# Task goal
Go through the data below and copy each line where the word "존재한다" occurs.

Given data below:

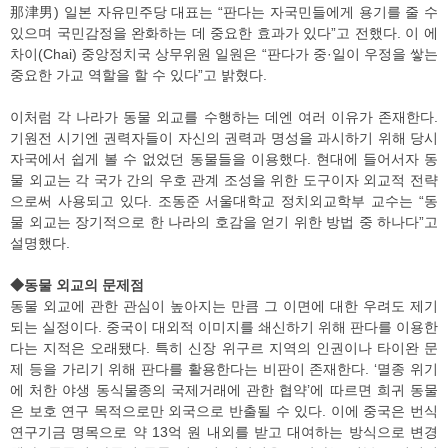
那津男) 일본 자유민주당 대표는 “판다는 자국민들에게 용기를 줄 수
있으며 국민감정을 완화하는 데 중요한 효과가 있다”고 전했다. 이 에
차이(Chai) 중앙정치국 상무위원 일원은 “판다가 중·일이 우정을 쌓는
중요한 가교 역할을 할 수 있다”고 밝혔다.
이처럼 각 나라가 동물 외교를 수행하는 데엔 여러 이유가 존재한다.
기원전 시기엔 권력자들이 자신의 권력과 명성을 과시하기 위해 당시
자국에서 쉽게 볼 수 없었던 동물들을 이용했다. 현대에 들어서자 동
물 외교는 각 국가 간의 우호 관계 조성을 위한 도구이자 외교적 전략
으로써 사용되고 있다. 조동준 서울대학교 정치외교학부 교수는 “동
물 외교는 장기적으로 한 나라의 호감을 얻기 위한 방법 중 하나다”고
설명했다.
◆동물 외교의 문제점
동물 외교에 관한 관심이 높아지는 만큼 그 이면에 대한 우려도 제기
되는 실정이다. 중국이 대외적 이미지를 쇄신하기 위해 판다를 이용한
다는 지적은 오래됐다. 특히 신장 위구르 지역의 인권이나 타이완 문
제 등을 가리기 위해 판다를 활용한다는 비판이 존재한다. ‘멸종 위기
에 처한 야생 동식물종의 국제거래에 관한 협약’에 따르면 희귀 동물
은 보호 연구 목적으로만 외국으로 반출될 수 있다. 이에 중국은 번식
연구기금 명목으로 약 13억 원 내외를 받고 대여하는 방식으로 변경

End of Given data.

# Completed task
이처럼 각 나라가 동물 외교를 수행하는 데엔 여러 이유가 존재한다.
제 등을 가리기 위해 판다를 활용한다는 비판이 존재한다. ‘멸종 위기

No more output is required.